*** Opening of Given records ***

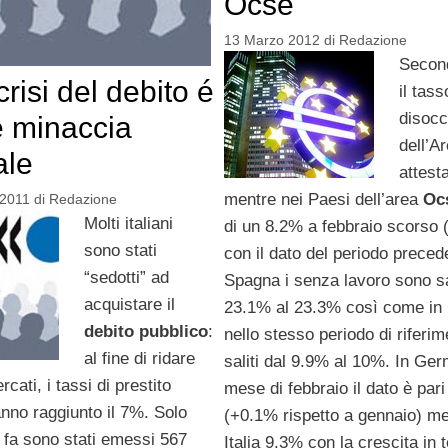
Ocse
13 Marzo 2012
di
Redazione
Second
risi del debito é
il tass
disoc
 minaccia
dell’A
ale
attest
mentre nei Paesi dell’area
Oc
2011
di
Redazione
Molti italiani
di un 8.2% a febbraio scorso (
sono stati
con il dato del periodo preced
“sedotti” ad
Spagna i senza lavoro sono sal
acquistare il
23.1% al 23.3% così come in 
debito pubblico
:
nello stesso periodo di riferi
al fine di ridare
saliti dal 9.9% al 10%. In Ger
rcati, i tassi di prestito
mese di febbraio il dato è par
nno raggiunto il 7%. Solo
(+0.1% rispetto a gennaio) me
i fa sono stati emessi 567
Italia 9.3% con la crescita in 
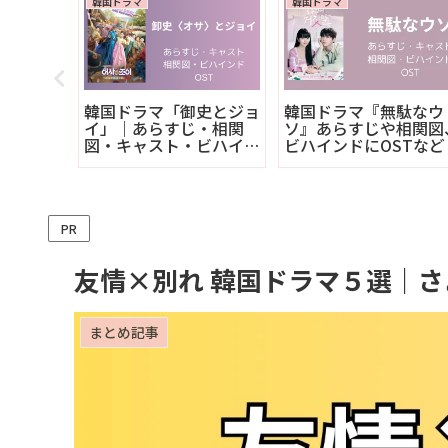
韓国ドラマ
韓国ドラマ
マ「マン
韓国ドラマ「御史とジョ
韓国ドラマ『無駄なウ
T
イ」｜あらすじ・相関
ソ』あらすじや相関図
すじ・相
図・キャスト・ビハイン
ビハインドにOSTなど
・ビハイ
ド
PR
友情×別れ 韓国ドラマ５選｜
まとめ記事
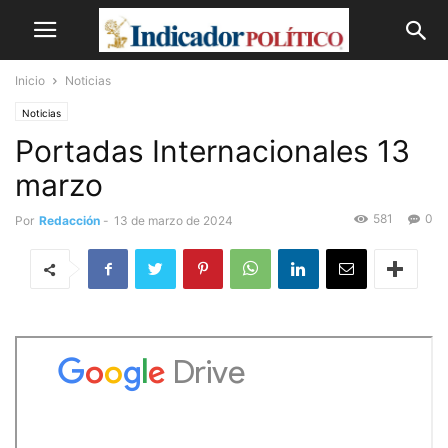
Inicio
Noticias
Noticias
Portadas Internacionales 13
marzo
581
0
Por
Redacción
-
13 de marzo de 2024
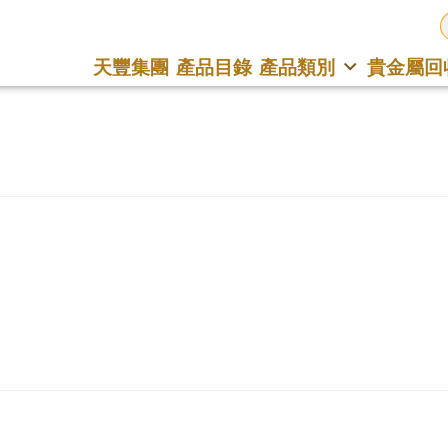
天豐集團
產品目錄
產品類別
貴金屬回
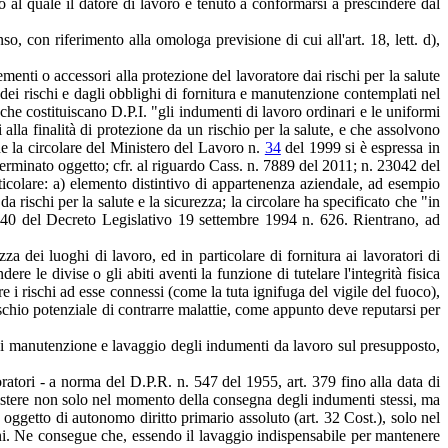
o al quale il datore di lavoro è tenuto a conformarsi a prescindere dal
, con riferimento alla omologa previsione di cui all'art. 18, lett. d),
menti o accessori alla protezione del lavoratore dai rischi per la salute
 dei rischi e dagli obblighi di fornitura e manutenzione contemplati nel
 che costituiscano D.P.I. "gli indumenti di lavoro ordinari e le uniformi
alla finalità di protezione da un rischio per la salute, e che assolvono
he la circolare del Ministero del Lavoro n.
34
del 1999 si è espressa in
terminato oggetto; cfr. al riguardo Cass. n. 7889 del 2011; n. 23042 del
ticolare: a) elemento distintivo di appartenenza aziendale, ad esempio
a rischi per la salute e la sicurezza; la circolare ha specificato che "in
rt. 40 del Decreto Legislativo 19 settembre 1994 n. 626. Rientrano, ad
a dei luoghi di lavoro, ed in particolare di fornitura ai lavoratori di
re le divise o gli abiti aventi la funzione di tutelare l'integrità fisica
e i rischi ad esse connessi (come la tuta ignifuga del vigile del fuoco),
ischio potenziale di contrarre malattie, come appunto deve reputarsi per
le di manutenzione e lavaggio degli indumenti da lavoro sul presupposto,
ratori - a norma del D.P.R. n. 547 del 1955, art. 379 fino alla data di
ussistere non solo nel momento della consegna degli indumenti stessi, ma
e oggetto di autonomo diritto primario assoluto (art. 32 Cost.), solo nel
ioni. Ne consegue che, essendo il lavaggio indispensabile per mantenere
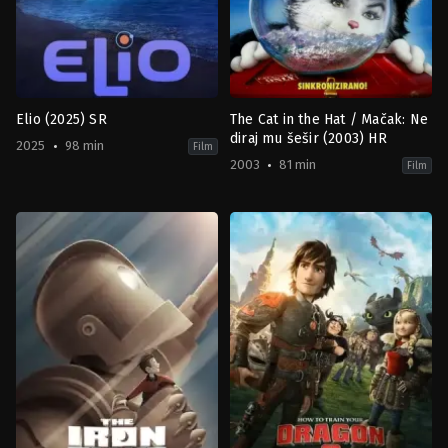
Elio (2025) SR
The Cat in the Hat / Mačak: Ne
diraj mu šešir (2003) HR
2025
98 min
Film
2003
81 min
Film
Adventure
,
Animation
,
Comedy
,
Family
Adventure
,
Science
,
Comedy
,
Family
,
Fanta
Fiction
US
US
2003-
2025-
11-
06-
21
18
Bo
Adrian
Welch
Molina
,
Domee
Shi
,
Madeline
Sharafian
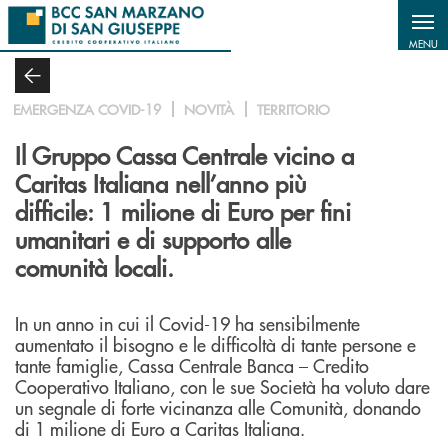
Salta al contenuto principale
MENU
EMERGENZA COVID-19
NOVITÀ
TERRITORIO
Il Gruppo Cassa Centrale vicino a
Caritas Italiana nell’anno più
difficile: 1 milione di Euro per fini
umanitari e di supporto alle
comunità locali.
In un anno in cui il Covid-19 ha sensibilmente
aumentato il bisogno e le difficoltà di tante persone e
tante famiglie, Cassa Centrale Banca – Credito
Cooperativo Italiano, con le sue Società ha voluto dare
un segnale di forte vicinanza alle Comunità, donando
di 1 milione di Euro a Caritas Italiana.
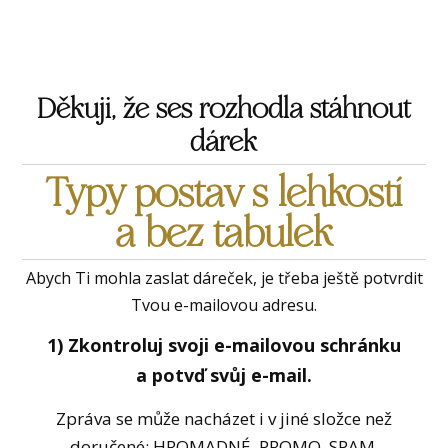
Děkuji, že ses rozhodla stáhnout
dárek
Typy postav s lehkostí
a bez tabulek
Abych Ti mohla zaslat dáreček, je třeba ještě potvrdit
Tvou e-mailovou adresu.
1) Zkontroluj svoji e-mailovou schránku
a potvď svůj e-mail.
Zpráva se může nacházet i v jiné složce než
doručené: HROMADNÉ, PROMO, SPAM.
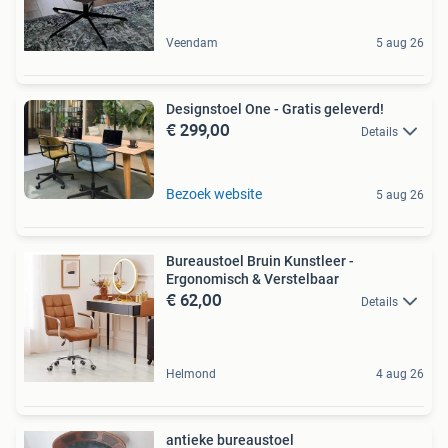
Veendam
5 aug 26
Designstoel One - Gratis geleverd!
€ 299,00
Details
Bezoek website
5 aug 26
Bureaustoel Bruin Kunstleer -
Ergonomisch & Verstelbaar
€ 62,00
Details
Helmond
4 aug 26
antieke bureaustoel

*** Close of Given records ***

■ **Activity**
Set down all entries above again, exactly, without images.

■ **Task output**
Ocse
13 Marzo 2012
di
Redazione
Second
risi del debito é
il tass
disoc
 minaccia
dell’A
ale
attest
mentre nei Paesi dell’area
Oc
2011
di
Redazione
Molti italiani
di un 8.2% a febbraio scorso (
sono stati
con il dato del periodo preced
“sedotti” ad
Spagna i senza lavoro sono sal
acquistare il
23.1% al 23.3% così come in 
debito pubblico
:
nello stesso periodo di riferi
al fine di ridare
saliti dal 9.9% al 10%. In Ger
rcati, i tassi di prestito
mese di febbraio il dato è par
nno raggiunto il 7%. Solo
(+0.1% rispetto a gennaio) me
i fa sono stati emessi 567
Italia 9.3% con la crescita in 
韓国ドラマ
韓国ドラマ
マ「マン
韓国ドラマ「御史とジョ
韓国ドラマ『無駄なウ
T
イ」｜あらすじ・相関
ソ』あらすじや相関図
すじ・相
図・キャスト・ビハイン
ビハインドにOSTなど
・ビハイ
ド
PR
友情×別れ 韓国ドラマ５選｜
まとめ記事
Inicio
Noticias
Noticias
Portadas Internacionales 13
marzo
581
0
Por
Redacción
-
13 de marzo de 2024
天豐集團
產品目錄
產品類別
貴金屬回
o al quale il datore di lavoro è tenuto a conformarsi a prescindere dal
, con riferimento alla omologa previsione di cui all'art. 18, lett. d),
menti o accessori alla protezione del lavoratore dai rischi per la salute
 dei rischi e dagli obblighi di fornitura e manutenzione contemplati nel
 che costituiscano D.P.I. "gli indumenti di lavoro ordinari e le uniformi
alla finalità di protezione da un rischio per la salute, e che assolvono
he la circolare del Ministero del Lavoro n.
34
del 1999 si è espressa in
terminato oggetto; cfr. al riguardo Cass. n. 7889 del 2011; n. 23042 del
ticolare: a) elemento distintivo di appartenenza aziendale, ad esempio
a rischi per la salute e la sicurezza; la circolare ha specificato che "in
rt. 40 del Decreto Legislativo 19 settembre 1994 n. 626. Rientrano, ad
a dei luoghi di lavoro, ed in particolare di fornitura ai lavoratori di
re le divise o gli abiti aventi la funzione di tutelare l'integrità fisica
e i rischi ad esse connessi (come la tuta ignifuga del vigile del fuoco),
ischio potenziale di contrarre malattie, come appunto deve reputarsi per
le di manutenzione e lavaggio degli indumenti da lavoro sul presupposto,
ratori - a norma del D.P.R. n. 547 del 1955, art. 379 fino alla data di
ussistere non solo nel momento della consegna degli indumenti stessi, ma
e oggetto di autonomo diritto primario assoluto (art. 32 Cost.), solo nel
ioni. Ne consegue che, essendo il lavaggio indispensabile per mantenere
Elio (2025) SR
The Cat in the Hat / Mačak: Ne
diraj mu šešir (2003) HR
2025
98 min
Film
2003
81 min
Film
Adventure
,
Animation
,
Comedy
,
Family
Adventure
,
Science
,
Comedy
,
Family
,
Fanta
Fiction
US
US
2003-
2025-
11-
06-
21
18
Bo
Adrian
Welch
Molina
,
Domee
Shi
,
Madeline
Sharafian
Salta al contenuto principale
MENU
EMERGENZA COVID-19
NOVITÀ
TERRITORIO
Il Gruppo Cassa Centrale vicino a
Caritas Italiana nell’anno più
difficile: 1 milione di Euro per fini
umanitari e di supporto alle
comunità locali.
In un anno in cui il Covid-19 ha sensibilmente
aumentato il bisogno e le difficoltà di tante persone e
tante famiglie, Cassa Centrale Banca – Credito
Cooperativo Italiano, con le sue Società ha voluto dare
un segnale di forte vicinanza alle Comunità, donando
di 1 milione di Euro a Caritas Italiana.
Děkuji, že ses rozhodla stáhnout
dárek
Typy postav s lehkostí
a bez tabulek
Abych Ti mohla zaslat dáreček, je třeba ještě potvrdit
Tvou e-mailovou adresu.
1) Zkontroluj svoji e-mailovou schránku
a potvď svůj e-mail.
Zpráva se může nacházet i v jiné složce než
doručené: HROMADNÉ, PROMO, SPAM.
Veendam
5 aug 26
Designstoel One - Gratis geleverd!
€ 299,00
Details
Bezoek website
5 aug 26
Bureaustoel Bruin Kunstleer -
Ergonomisch & Verstelbaar
€ 62,00
Details
Helmond
4 aug 26
antieke bureaustoel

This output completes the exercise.